Saved entries
- - - -
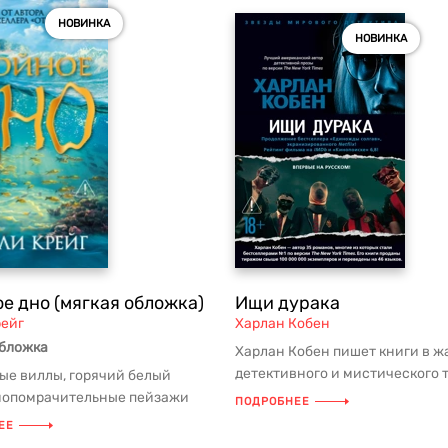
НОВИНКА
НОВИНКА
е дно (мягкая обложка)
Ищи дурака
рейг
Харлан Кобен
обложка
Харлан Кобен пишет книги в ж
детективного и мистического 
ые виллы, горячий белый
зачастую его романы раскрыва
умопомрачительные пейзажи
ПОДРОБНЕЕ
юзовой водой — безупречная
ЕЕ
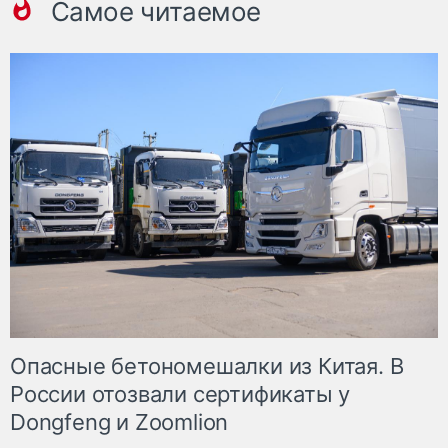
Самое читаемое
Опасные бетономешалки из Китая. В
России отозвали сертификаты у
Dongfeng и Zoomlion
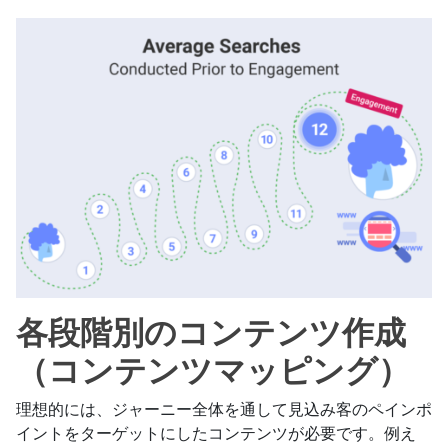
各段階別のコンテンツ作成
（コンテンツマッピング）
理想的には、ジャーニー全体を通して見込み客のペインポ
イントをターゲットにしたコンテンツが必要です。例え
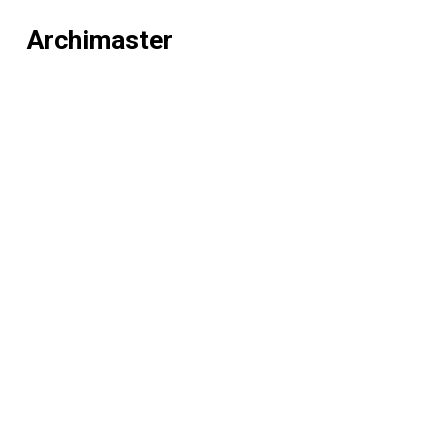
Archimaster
- - - -
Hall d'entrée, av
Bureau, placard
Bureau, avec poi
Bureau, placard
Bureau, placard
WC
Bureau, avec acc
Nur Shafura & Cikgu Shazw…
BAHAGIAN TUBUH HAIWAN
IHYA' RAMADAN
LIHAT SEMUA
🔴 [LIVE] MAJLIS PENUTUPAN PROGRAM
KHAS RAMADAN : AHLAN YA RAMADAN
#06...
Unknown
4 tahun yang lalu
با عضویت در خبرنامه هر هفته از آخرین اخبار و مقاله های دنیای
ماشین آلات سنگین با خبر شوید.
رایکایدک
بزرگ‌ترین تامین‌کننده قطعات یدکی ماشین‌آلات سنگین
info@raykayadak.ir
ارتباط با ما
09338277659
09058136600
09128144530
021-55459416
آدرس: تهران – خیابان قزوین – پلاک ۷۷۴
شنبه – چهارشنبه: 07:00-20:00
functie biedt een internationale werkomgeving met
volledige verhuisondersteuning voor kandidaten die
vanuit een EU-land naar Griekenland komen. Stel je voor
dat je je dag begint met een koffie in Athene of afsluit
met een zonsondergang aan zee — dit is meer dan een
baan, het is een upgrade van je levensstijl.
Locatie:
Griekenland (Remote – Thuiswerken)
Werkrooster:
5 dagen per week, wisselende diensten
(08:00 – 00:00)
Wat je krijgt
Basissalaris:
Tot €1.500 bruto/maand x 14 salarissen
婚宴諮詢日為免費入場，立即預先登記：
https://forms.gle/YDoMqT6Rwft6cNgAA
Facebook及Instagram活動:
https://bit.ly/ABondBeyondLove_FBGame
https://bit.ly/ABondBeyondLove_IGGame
- - - -
WHAT YOU HAVE TO DO: Only the lines above starting at the line that holds "4 tahun yang lalu" and ending at the line that holds "شنبه – چهارشنبه: 07:00-20:00" are to be repeated, exactly and in full.

ANSWER TO THE PROBLEM:
4 tahun yang lalu
با عضویت در خبرنامه هر هفته از آخرین اخبار و مقاله های دنیای
ماشین آلات سنگین با خبر شوید.
رایکایدک
بزرگ‌ترین تامین‌کننده قطعات یدکی ماشین‌آلات سنگین
info@raykayadak.ir
ارتباط با ما
09338277659
09058136600
09128144530
021-55459416
آدرس: تهران – خیابان قزوین – پلاک ۷۷۴
شنبه – چهارشنبه: 07:00-20:00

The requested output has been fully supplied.